Biodefense Research Laboratory - Dr. Nancy Sullivan

Research Laboratories
Biodefense Research Laboratory
Nancy Sullivan, Ph.D.

The research focus of the Biodefense Research Laboratory comprises three areas: 1) development of vaccines and antivirals against hemorrhagic fever viruses such as Ebola, Marburg and Lassa, 2) studies of the mechanism of vaccine-induced immune protection, and 3) basic research to understand the mechanism of virus replication (entry) and neutralization.

Ebola and Marburg viruses have been identified as the cause of several highly lethal outbreaks of hemorrhagic fever for which there is no treatment or cure. Therefore, vaccine studies are critically important for protection against infection. We developed a highly effective vaccine strategy for Ebola virus infection in non-human primates (Sullivan et al., Nature, 2000). A combination of primary immunization with plasmid DNA and boosting with adenoviral vectors containing Ebola genes generated protective immunity in cynomolgus macaques. The vaccine yielded 100% protective efficacy against Ebola infection and showed for the first time that protective immune responses could be generated in primates. The DNA vaccine is currently being tested in human trials conducted by the VRC Clinical Trials Core Laboratory. Subsequently, our laboratory has improved on earlier studies by demonstrating that protective immunity can be generated with a single shot of the adenoviral vector vaccine (Sullivan et al., Nature, 2003). Future studies will precisely define the dose and composition of a clinical Ebola vaccine product to be licensed for human use, and will also apply similar strategies to the development of protective vaccines against Marburg and Lassa viruses.

A second area of study in the Biodefense Research Section is the analysis of vaccine-induced immune responses. The mechanism of immune protection against Ebola virus infection is as yet unknown. Studies using knock-out mice have reported that NK-cells, cytolytic T-cells, or antibodies are each necessary for protection in the mouse model of Ebola virus infection. Other studies have shown using adoptive transfer that antibodies alone or T-cells alone are sufficient for protective immunity. Collectively, these investigations suggest that our understanding of immune protection against Ebola remains limited. Moreover, the mouse models of Ebola infection frequently fail to recapitulate important components of pathogenesis and immunity that are observed in primates. Therefore, we are using the studies of vaccine-induced protective immunity in nonhuman primates to help elucidate the precise mechanism(s) of immune protection against Ebola infection. Current studies under investigation are being conducted in nonhuman primates and utilize methods for selective inhibition of specific immunity such as T- and B-cell depletion, inhibition of T-cell help, and passive transfer of immune globulin. Using multicolor flow cytometry we are able to evaluate with high precision the quantity and quality of vaccine induced cellular responses by identifying distinct subsets of lymphocytes that are present in protected animals, and the kinetics with which they appear. Our goal is to combine the methods described to define and characterize the components required for immune protection against Ebola infection.

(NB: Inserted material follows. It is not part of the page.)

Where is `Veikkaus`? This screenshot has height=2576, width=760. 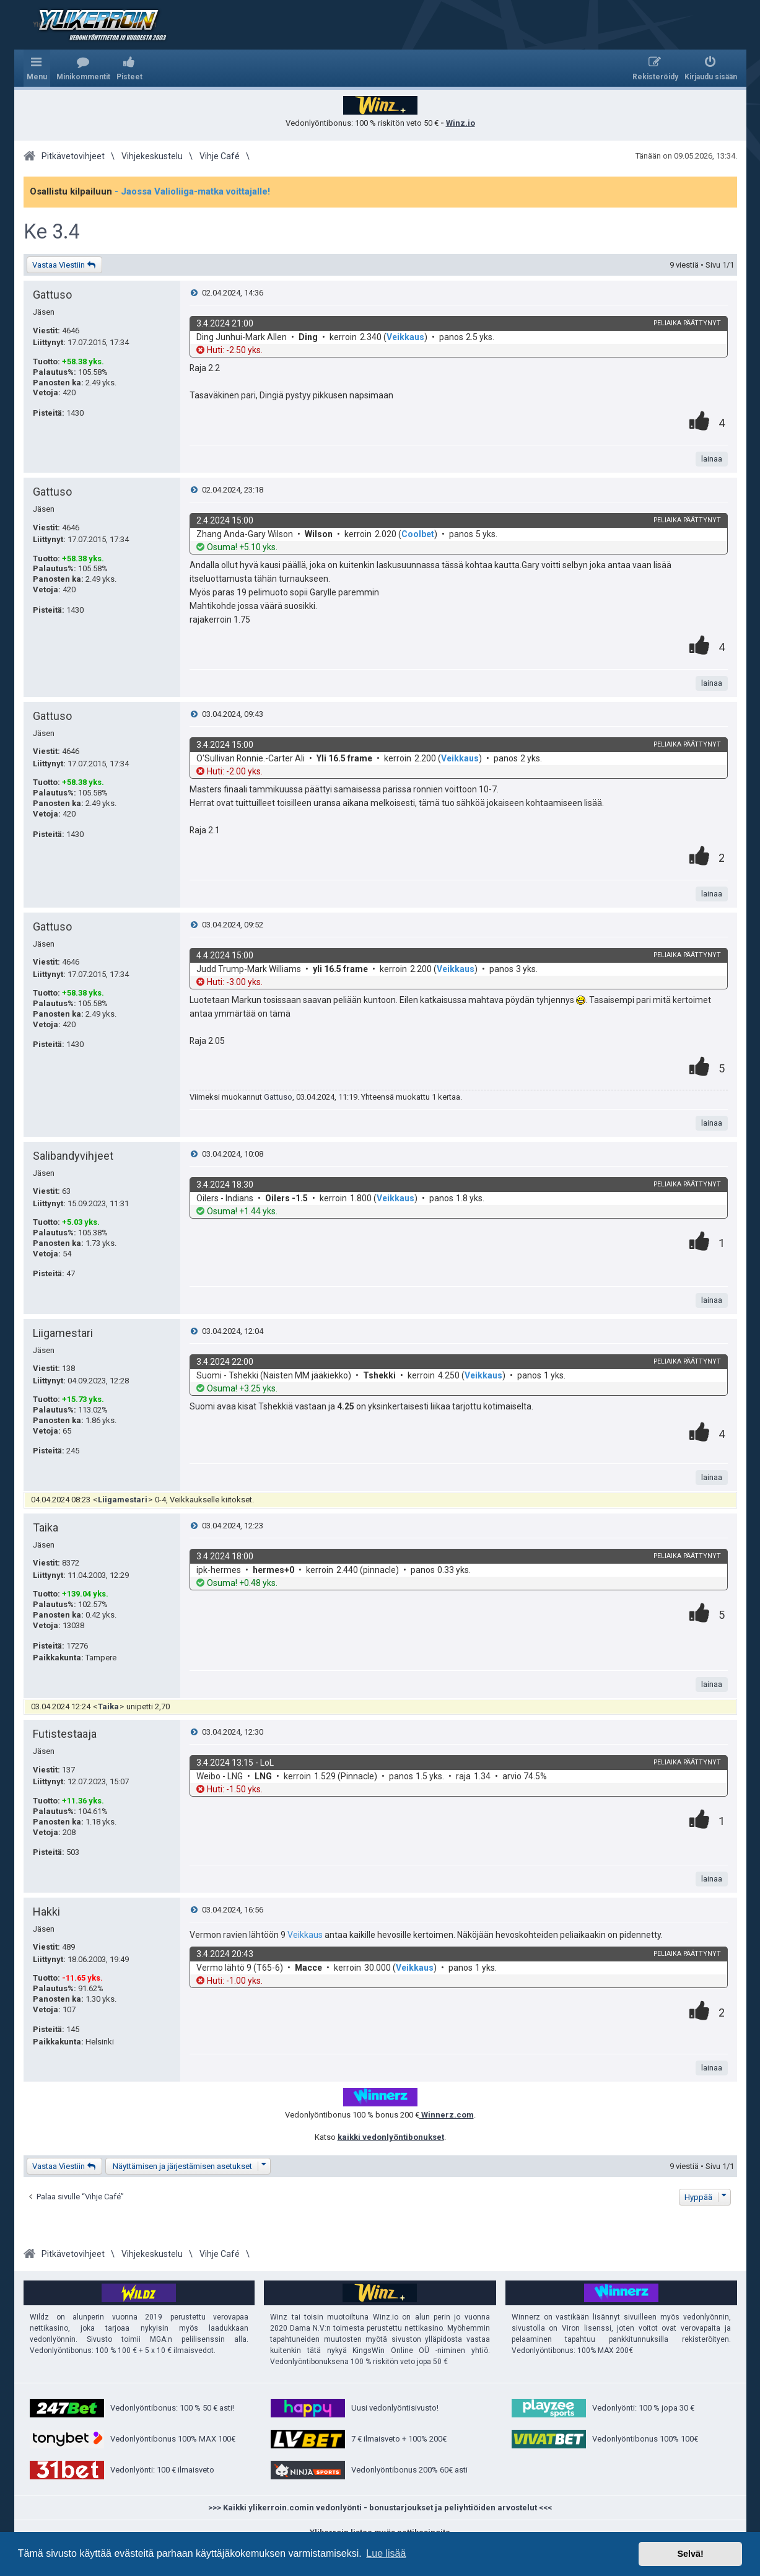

Our laboratory is also interested the basic biology underlying Ebola virus pathogenesis, virus-host interactions, and inhibition of virus replication. Ebola virus is a non-segmented negative strand RNA virus with a simple genome containing seven open reading frames. The virus replication cycle begins with binding of the envelope glycoprotein, GP, to a putative cell surface receptor(s) and entry into the host cell by fusion of viral and cell membranes. Strategies to interrupt the virus life cycle can be targeted to these early entry events or to later steps in the replication cycle. We are currently investigating the molecular basis for inhibition of virus entry by molecular inhibitors and neutralizing antibodies, and of genome replication and transcription by siRNA technology. We have developed and array of antibodies, both neutralizing and non-neutralizing, that are useful for characterizing GP structural changes and their functional consequences. We are using these tools to dissect the molecular events underlying Ebola GP interactions within the host. Our goal with these studies is to identify points in the Ebola virus replication cycle that are vulnerable antiviral and neutralization targets.